“When Jesus therefore had received the vinegar, He said, It is finished:
and He
bowed His head and gave up His spirit.” John 19:30.
Once again—when He said, “It is finished,” Jesus had totally destroyed the power of Satan, of sin, and of death. The Champion had entered the lists to do battle for our soul’s redemption against all our foes. He met Sin. Horrible, terrible, all-but omnipotent Sin nailed Him to the Cross; but in that deed, Christ nailed Sin also to the tree. There they both did hang together—Sin and Sin’s Destroyer. Sin destroyed Christ, and by that destruction Christ destroyed Sin! Next came the second enemy, Satan. He assaulted Christ with all his hosts. Calling up his myrmidons from every corner and quarter of the universe, he said, “Awake, arise, or be forever fallen! Here is our great Enemy who has sworn to bruise my head; now let us bruise His heel!” They shot their hellish darts into His heart; they poured their boiling cauldrons on His brain; they emptied their venom into His veins; they spat their insinuations into His face; they hissed their devilish fears into His ears. He stood alone, the Lion of the tribe of Judah, hounded by all the dogs of Hell! Our Champion quailed not, but used His holy weapons, striking right and left with all the power of God-supported Manhood! On came the hosts; volley after volley was discharged against Him. No mimic thunders were these, but such as might shake the very gates of Hell! The Conqueror steadily advanced, overturning their ranks, dashing in pieces His enemies, breaking the bow, and cutting the spear in sunder, and burning the chariots in the fire, while he cried, “In the name of God will I destroy you!” At last, foot to foot, He met the champion of Hell, and now our David fought with Goliath. Not long was the struggle; thick was the darkness which gathered round them both; but He who is the Son of God as well as the Son of Mary, knew how to smite the fiend, and He did smite him with Divine fury, till, having despoiled him of his armor, having quenched his fiery darts, and broken his head, He cried, “It is finished” and sent the fiend, bleeding and howling, down to Hell! We can imagine him pursued by the eternal Savior, who exclaims—
“Traitor!
My bolt shall find and pierce you through, Though under Hell’s profoundest wave You div’st, to seek a sheltering grave.”

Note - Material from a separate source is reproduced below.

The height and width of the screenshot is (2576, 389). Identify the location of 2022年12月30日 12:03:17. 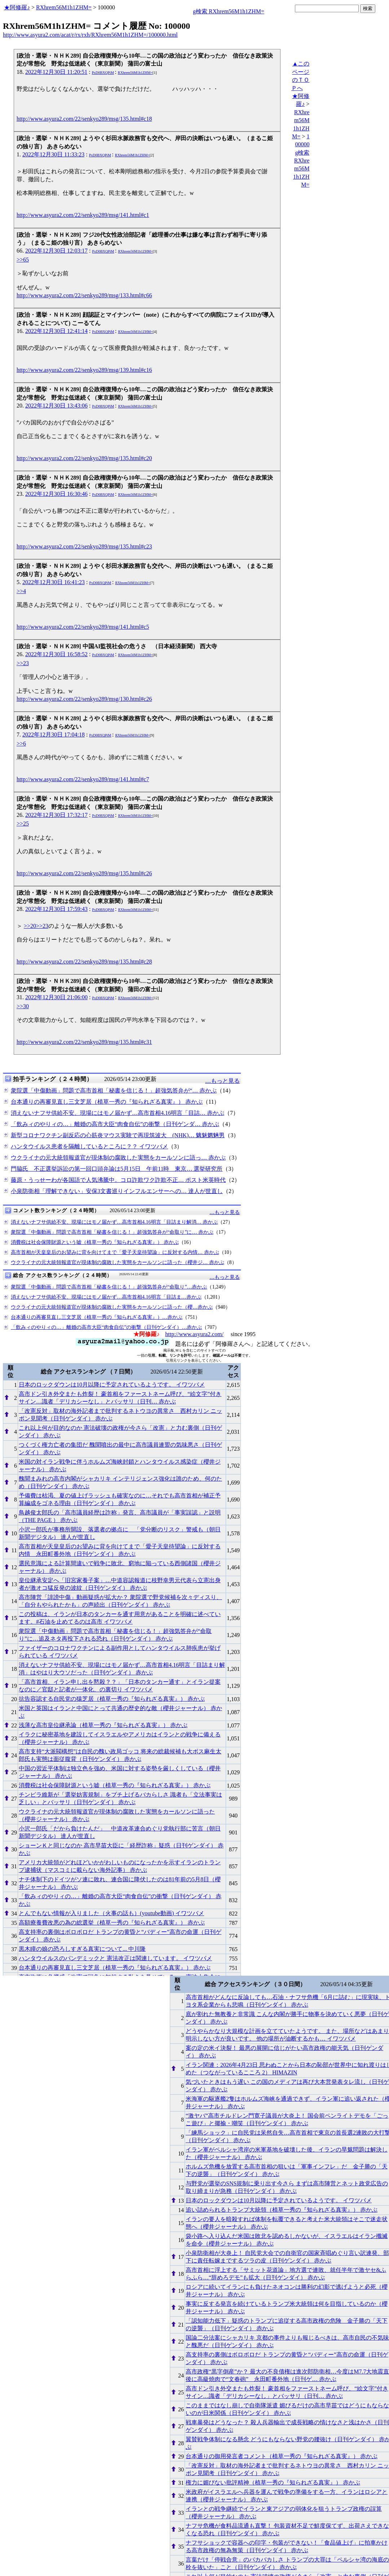 (56, 251).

My bolt shall find and pierce you through, Though under Hell’s profoundest wave You div’st, to seek a sheltering grave.”
His thunderbolt overtook the fiend, and grasping him with both His hands, the Savior drew around him the great chain. The angels brought the royal chariot from on high, to whose wheels the captive fiend was bound. Lash the coursers up the everlasting hills! Spirits made perfect come forth to meet Him. Sing to the conqueror who drags death and Hell behind Him, and leads captivity captive! “Lift up your heads, O you gates, and be you lifted up, you everlasting doors, that the King of Glory may come in.” But stay; before He enters, let Him be rid of this His burden. Lo, He takes the fiend, and hurls him down through illimitable night, broken, bruised, with his power destroyed, bereft of his crown, to lie forever howling in the Pit of Hell! Thus when the Savior cried, “It is finished,” He had defeated Sin and Satan; nor less had he vanquished Death. Death had come against Him, as Christmas Evans puts it, with his fiery dart, which he struck right through the Savior, till the point fixed in the Cross, and when he tried to pull it out again, he left the sting behind. What more could he do? He was disarmed. Then Christ set some of his prisoners free; for many of the saints arose and were seen of many—then He said to him, “Death, I take from you your keys; you must live for a little while to be the warden of those beds in which My saints shall sleep but give Me your keys.” And lo, the Savior stands today with the keys of death hanging at His belt, and He waits until the hour shall come of which no man knows; when the trumpet of the archangel shall ring like the silver trumpets of Jubilee, and then He shall say, “Let My captives go free.” Then shall the tombs be opened in virtue of Christ’s death, and the very bodies of the saints shall live again in an eternity of glory—
“‘It is finished!’ Hear the dying Savior cry.”